● **What the task requires**: Leaving every image behind, reproduce the records word for word.

● **Stored data**:

Segment Open

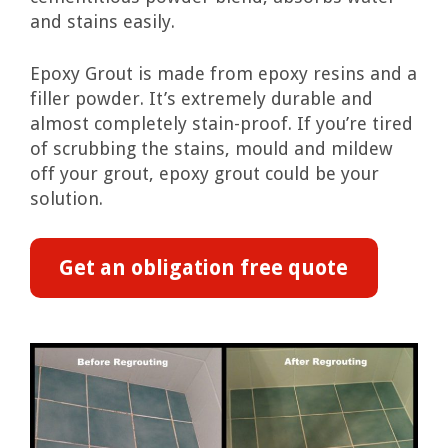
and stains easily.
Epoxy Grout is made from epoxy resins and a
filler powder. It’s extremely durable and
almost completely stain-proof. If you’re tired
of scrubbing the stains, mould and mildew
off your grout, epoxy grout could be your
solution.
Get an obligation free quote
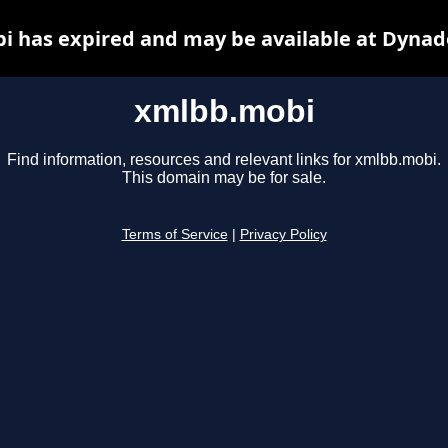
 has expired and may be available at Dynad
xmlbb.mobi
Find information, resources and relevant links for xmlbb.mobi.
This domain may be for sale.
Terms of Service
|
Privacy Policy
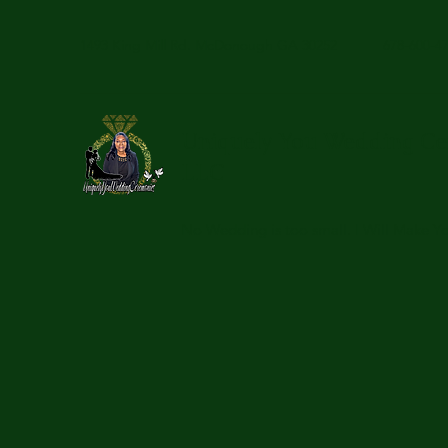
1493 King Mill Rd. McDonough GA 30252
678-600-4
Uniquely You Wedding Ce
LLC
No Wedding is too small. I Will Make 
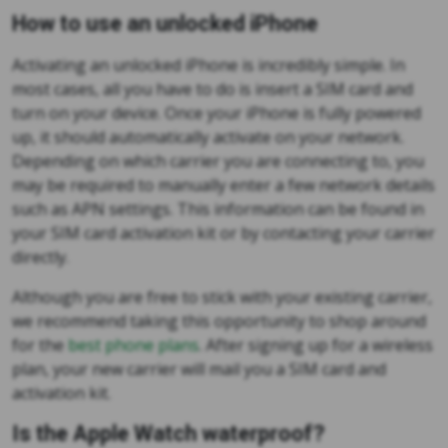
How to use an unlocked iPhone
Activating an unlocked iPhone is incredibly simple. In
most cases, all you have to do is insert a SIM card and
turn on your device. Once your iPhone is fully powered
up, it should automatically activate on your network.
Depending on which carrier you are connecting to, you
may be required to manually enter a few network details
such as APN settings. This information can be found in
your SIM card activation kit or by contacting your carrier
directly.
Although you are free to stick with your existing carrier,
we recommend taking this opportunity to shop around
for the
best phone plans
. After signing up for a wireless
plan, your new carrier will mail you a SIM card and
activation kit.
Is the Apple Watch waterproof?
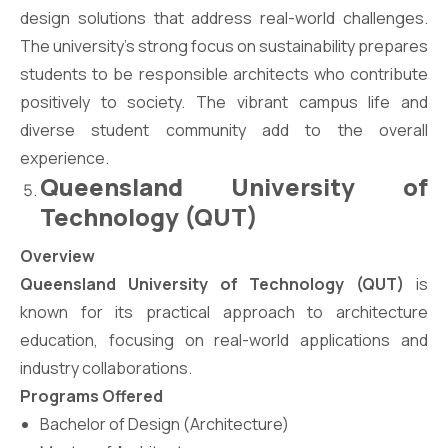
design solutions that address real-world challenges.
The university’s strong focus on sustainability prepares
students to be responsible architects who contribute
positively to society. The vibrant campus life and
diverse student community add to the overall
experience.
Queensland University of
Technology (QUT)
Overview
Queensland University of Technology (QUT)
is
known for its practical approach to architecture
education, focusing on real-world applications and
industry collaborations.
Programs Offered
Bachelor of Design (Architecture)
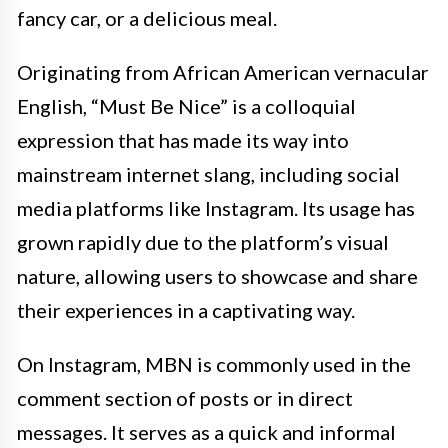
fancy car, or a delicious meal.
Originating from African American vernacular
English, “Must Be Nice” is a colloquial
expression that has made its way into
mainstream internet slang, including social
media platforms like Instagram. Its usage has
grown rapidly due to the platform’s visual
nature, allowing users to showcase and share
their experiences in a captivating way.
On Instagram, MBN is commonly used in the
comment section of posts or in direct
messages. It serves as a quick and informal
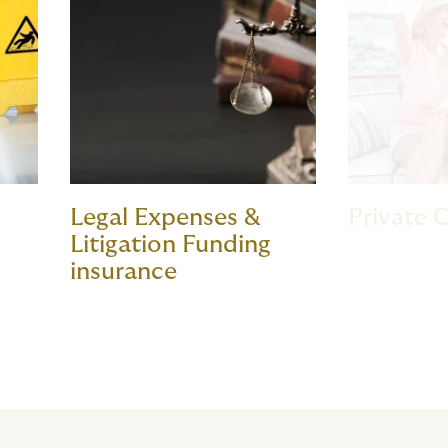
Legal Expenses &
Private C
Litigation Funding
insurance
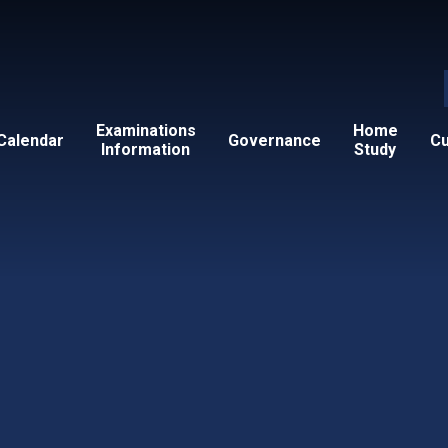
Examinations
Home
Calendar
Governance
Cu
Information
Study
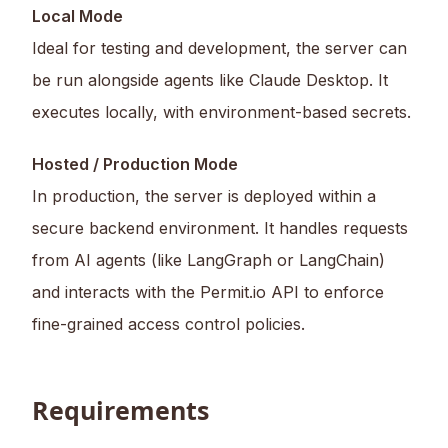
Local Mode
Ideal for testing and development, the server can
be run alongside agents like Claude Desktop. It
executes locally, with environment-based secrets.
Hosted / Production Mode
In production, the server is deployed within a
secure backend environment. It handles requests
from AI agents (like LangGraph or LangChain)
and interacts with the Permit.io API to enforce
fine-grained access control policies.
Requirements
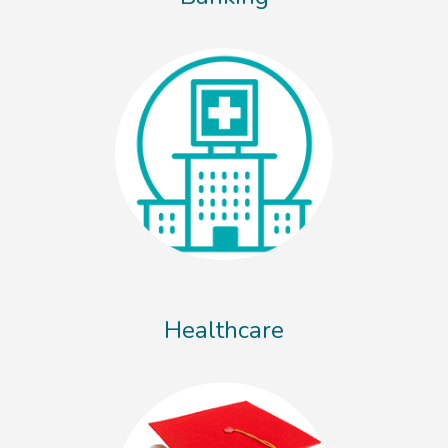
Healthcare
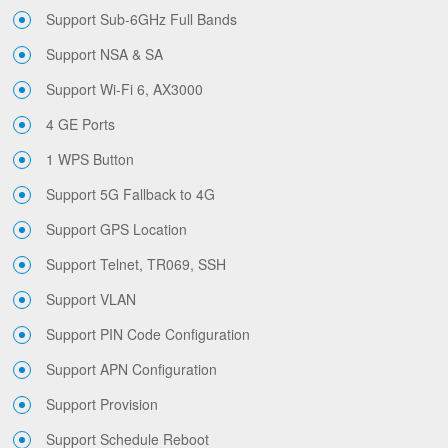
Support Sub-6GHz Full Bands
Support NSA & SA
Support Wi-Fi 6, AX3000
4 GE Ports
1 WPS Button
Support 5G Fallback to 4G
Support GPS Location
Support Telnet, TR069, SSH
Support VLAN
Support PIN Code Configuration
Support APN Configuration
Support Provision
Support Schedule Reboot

Segment Closed

● **Result of the exercise**:
and stains easily.
Epoxy Grout is made from epoxy resins and a
filler powder. It’s extremely durable and
almost completely stain-proof. If you’re tired
of scrubbing the stains, mould and mildew
off your grout, epoxy grout could be your
solution.
Get an obligation free quote
 has expired and may be available at Dynad
xmlbb.mobi
Find information, resources and relevant links for xmlbb.mobi.
This domain may be for sale.
Terms of Service
|
Privacy Policy
1493 King Mill Rd. McDonough GA 30252
678-600-4
Uniquely You Wedding Ce
LLC
No Wedding is too small. I Will Make 
How to use an unlocked iPhone
Activating an unlocked iPhone is incredibly simple. In
most cases, all you have to do is insert a SIM card and
turn on your device. Once your iPhone is fully powered
up, it should automatically activate on your network.
Depending on which carrier you are connecting to, you
may be required to manually enter a few network details
such as APN settings. This information can be found in
your SIM card activation kit or by contacting your carrier
directly.
Although you are free to stick with your existing carrier,
we recommend taking this opportunity to shop around
for the
best phone plans
. After signing up for a wireless
plan, your new carrier will mail you a SIM card and
activation kit.
Is the Apple Watch waterproof?
design solutions that address real-world challenges.
The university’s strong focus on sustainability prepares
students to be responsible architects who contribute
positively to society. The vibrant campus life and
diverse student community add to the overall
experience.
Queensland University of
Technology (QUT)
Overview
Queensland University of Technology (QUT)
is
known for its practical approach to architecture
education, focusing on real-world applications and
industry collaborations.
Programs Offered
Bachelor of Design (Architecture)
fancy car, or a delicious meal.
Originating from African American vernacular
English, “Must Be Nice” is a colloquial
expression that has made its way into
mainstream internet slang, including social
media platforms like Instagram. Its usage has
grown rapidly due to the platform’s visual
nature, allowing users to showcase and share
their experiences in a captivating way.
On Instagram, MBN is commonly used in the
comment section of posts or in direct
messages. It serves as a quick and informal
Legal Expenses &
Private C
Litigation Funding
insurance
Examinations
Home
Calendar
Governance
Cu
Information
Study
Local Mode
Ideal for testing and development, the server can
be run alongside agents like Claude Desktop. It
executes locally, with environment-based secrets.
Hosted / Production Mode
In production, the server is deployed within a
secure backend environment. It handles requests
from AI agents (like LangGraph or LangChain)
and interacts with the Permit.io API to enforce
fine-grained access control policies.
Requirements
Healthcare
Support Sub-6GHz Full Bands
Support NSA & SA
Support Wi-Fi 6, AX3000
4 GE Ports
1 WPS Button
Support 5G Fallback to 4G
Support GPS Location
Support Telnet, TR069, SSH
Support VLAN
Support PIN Code Configuration
Support APN Configuration
Support Provision
Support Schedule Reboot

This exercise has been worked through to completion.